**ASSIGNMENT**
All pictures must be dropped, while the entries are given again word for word.

------ DATA FOR ANALYSIS

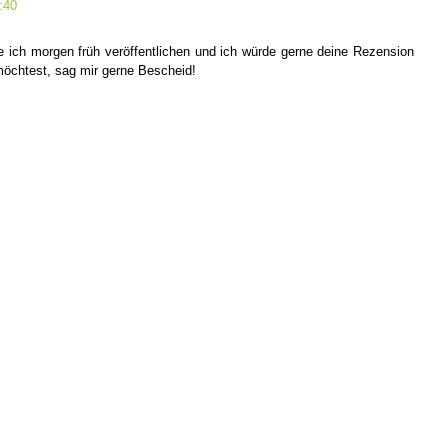
:40
ich morgen früh veröffentlichen und ich würde gerne deine Rezension
 möchtest, sag mir gerne Bescheid!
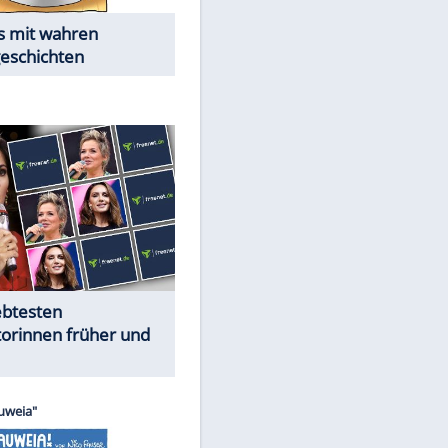
Alles aus!
Trennungsschock im Promi-
Kosmos
Cartoons "Das Wahre Leben"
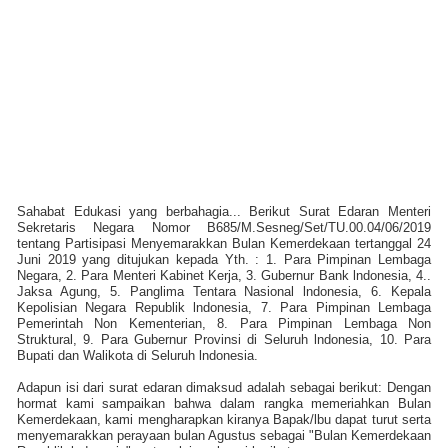
Sahabat Edukasi yang berbahagia... Berikut Surat Edaran Menteri
Sekretaris Negara Nomor B685/M.Sesneg/Set/TU.00.04/06/2019
tentang Partisipasi Menyemarakkan Bulan Kemerdekaan tertanggal 24
Juni 2019 yang ditujukan kepada Yth. : 1. Para Pimpinan Lembaga
Negara, 2. Para Menteri Kabinet Kerja, 3. Gubernur Bank lndonesia, 4..
Jaksa Agung, 5. Panglima Tentara Nasional lndonesia, 6. Kepala
Kepolisian Negara Republik lndonesia, 7. Para Pimpinan Lembaga
Pemerintah Non Kementerian, 8. Para Pimpinan Lembaga Non
Struktural, 9. Para Gubernur Provinsi di Seluruh lndonesia, 10. Para
Bupati dan Walikota di Seluruh lndonesia.
Adapun isi dari surat edaran dimaksud adalah sebagai berikut: Dengan
hormat kami sampaikan bahwa dalam rangka memeriahkan Bulan
Kemerdekaan, kami mengharapkan kiranya Bapak/lbu dapat turut serta
menyemarakkan perayaan bulan Agustus sebagai "Bulan Kemerdekaan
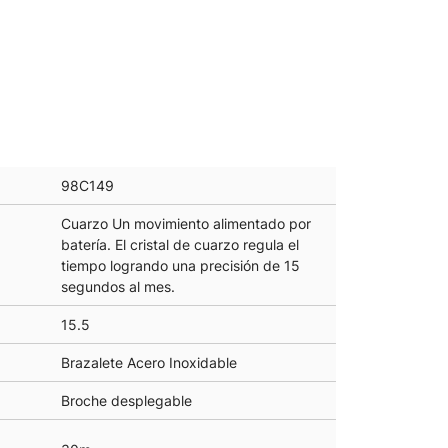
98C149
Cuarzo Un movimiento alimentado por
batería. El cristal de cuarzo regula el
tiempo logrando una precisión de 15
segundos al mes.
15.5
Brazalete Acero Inoxidable
Broche desplegable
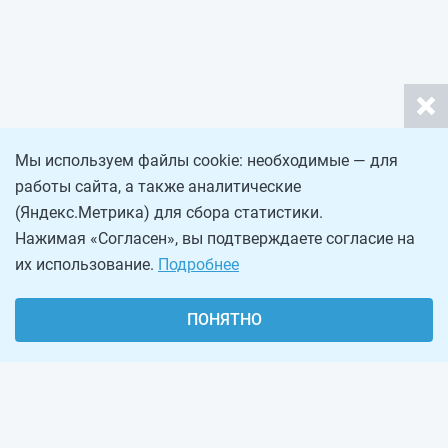
Мы используем файлы cookie: необходимые — для
работы сайта, а также аналитические
(Яндекс.Метрика) для сбора статистики.
Нажимая «Согласен», вы подтверждаете согласие на
их использование.
Подробнее
ПОНЯТНО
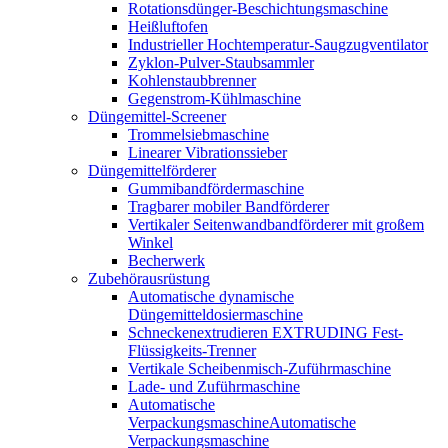
Rotationsdünger-Beschichtungsmaschine
Heißluftofen
Industrieller Hochtemperatur-Saugzugventilator
Zyklon-Pulver-Staubsammler
Kohlenstaubbrenner
Gegenstrom-Kühlmaschine
Düngemittel-Screener
Trommelsiebmaschine
Linearer Vibrationssieber
Düngemittelförderer
Gummibandfördermaschine
Tragbarer mobiler Bandförderer
Vertikaler Seitenwandbandförderer mit großem
Winkel
Becherwerk
Zubehörausrüstung
Automatische dynamische
Düngemitteldosiermaschine
Schneckenextrudieren EXTRUDING Fest-
Flüssigkeits-Trenner
Vertikale Scheibenmisch-Zuführmaschine
Lade- und Zuführmaschine
Automatische
VerpackungsmaschineAutomatische
Verpackungsmaschine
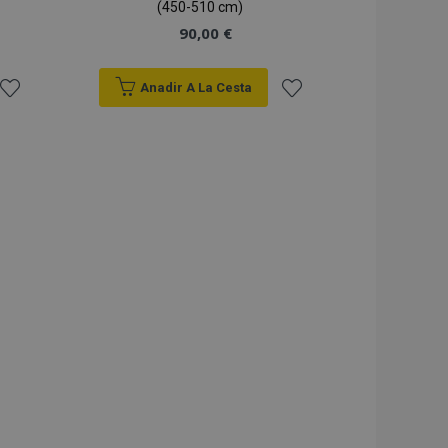
(450-510 cm)
90,00 €
Anadir A La Cesta
Añadir
Añadir
a la
a la
Lista
Lista
de
de
Deseos
Deseos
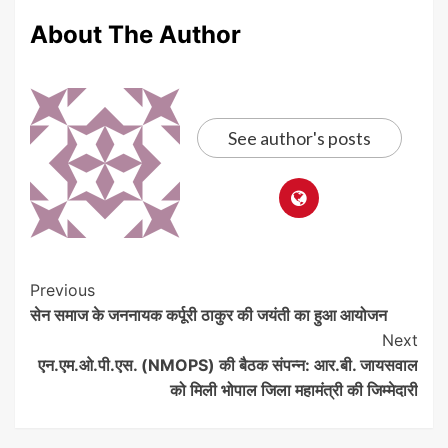
About The Author
See author's posts
Previous
सेन समाज के जननायक कर्पूरी ठाकुर की जयंती का हुआ आयोजन
Next
एन.एम.ओ.पी.एस. (NMOPS) की बैठक संपन्न: आर.बी. जायसवाल
को मिली भोपाल जिला महामंत्री की जिम्मेदारी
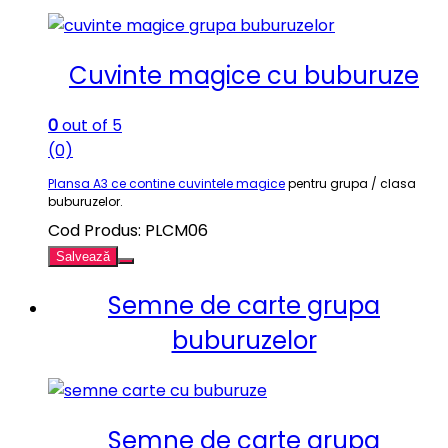
Cuvinte magice cu buburuze
0
out of 5
(0)
Plansa A3 ce contine cuvintele magice
pentru grupa / clasa
buburuzelor.
Cod Produs: PLCM06
Salvează
Semne de carte grupa
buburuzelor
Semne de carte grupa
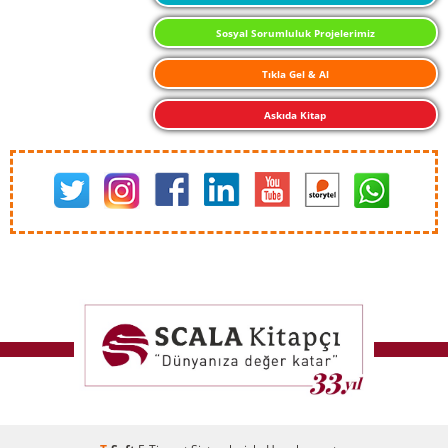
Sosyal Sorumluluk Projelerimiz
Tıkla Gel & Al
Askıda Kitap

------------

**SOLVED EXERCISE**
:40
ich morgen früh veröffentlichen und ich würde gerne deine Rezension
 möchtest, sag mir gerne Bescheid!
Alles aus!
Trennungsschock im Promi-
Kosmos
Cartoons "Das Wahre Leben"
Sahabat Edukasi yang berbahagia... Berikut Surat Edaran Menteri
Sekretaris Negara Nomor B685/M.Sesneg/Set/TU.00.04/06/2019
tentang Partisipasi Menyemarakkan Bulan Kemerdekaan tertanggal 24
Juni 2019 yang ditujukan kepada Yth. : 1. Para Pimpinan Lembaga
Negara, 2. Para Menteri Kabinet Kerja, 3. Gubernur Bank lndonesia, 4..
Jaksa Agung, 5. Panglima Tentara Nasional lndonesia, 6. Kepala
Kepolisian Negara Republik lndonesia, 7. Para Pimpinan Lembaga
Pemerintah Non Kementerian, 8. Para Pimpinan Lembaga Non
Struktural, 9. Para Gubernur Provinsi di Seluruh lndonesia, 10. Para
Bupati dan Walikota di Seluruh lndonesia.
Adapun isi dari surat edaran dimaksud adalah sebagai berikut: Dengan
hormat kami sampaikan bahwa dalam rangka memeriahkan Bulan
Kemerdekaan, kami mengharapkan kiranya Bapak/lbu dapat turut serta
menyemarakkan perayaan bulan Agustus sebagai "Bulan Kemerdekaan
98C149
Cuarzo Un movimiento alimentado por
batería. El cristal de cuarzo regula el
tiempo logrando una precisión de 15
segundos al mes.
15.5
Brazalete Acero Inoxidable
Broche desplegable
Мы используем файлы cookie: необходимые — для
работы сайта, а также аналитические
(Яндекс.Метрика) для сбора статистики.
Нажимая «Согласен», вы подтверждаете согласие на
их использование.
Подробнее
ПОНЯТНО
Rotationsdünger-Beschichtungsmaschine
Heißluftofen
Industrieller Hochtemperatur-Saugzugventilator
Zyklon-Pulver-Staubsammler
Kohlenstaubbrenner
Gegenstrom-Kühlmaschine
Düngemittel-Screener
Trommelsiebmaschine
Linearer Vibrationssieber
Düngemittelförderer
Gummibandfördermaschine
Tragbarer mobiler Bandförderer
Vertikaler Seitenwandbandförderer mit großem
Winkel
Becherwerk
Zubehörausrüstung
Automatische dynamische
Düngemitteldosiermaschine
Schneckenextrudieren EXTRUDING Fest-
Flüssigkeits-Trenner
Vertikale Scheibenmisch-Zuführmaschine
Lade- und Zuführmaschine
Automatische
VerpackungsmaschineAutomatische
Verpackungsmaschine
(450-510 cm)
90,00 €
Anadir A La Cesta
Añadir
Añadir
a la
a la
Lista
Lista
de
de
Deseos
Deseos
About The Author
See author's posts
Previous
सेन समाज के जननायक कर्पूरी ठाकुर की जयंती का हुआ आयोजन
Next
एन.एम.ओ.पी.एस. (NMOPS) की बैठक संपन्न: आर.बी. जायसवाल
को मिली भोपाल जिला महामंत्री की जिम्मेदारी
Cuvinte magice cu buburuze
0
out of 5
(0)
Plansa A3 ce contine cuvintele magice
pentru grupa / clasa
buburuzelor.
Cod Produs: PLCM06
Salvează
Semne de carte grupa
buburuzelor
Semne de carte grupa
Sosyal Sorumluluk Projelerimiz
Tıkla Gel & Al
Askıda Kitap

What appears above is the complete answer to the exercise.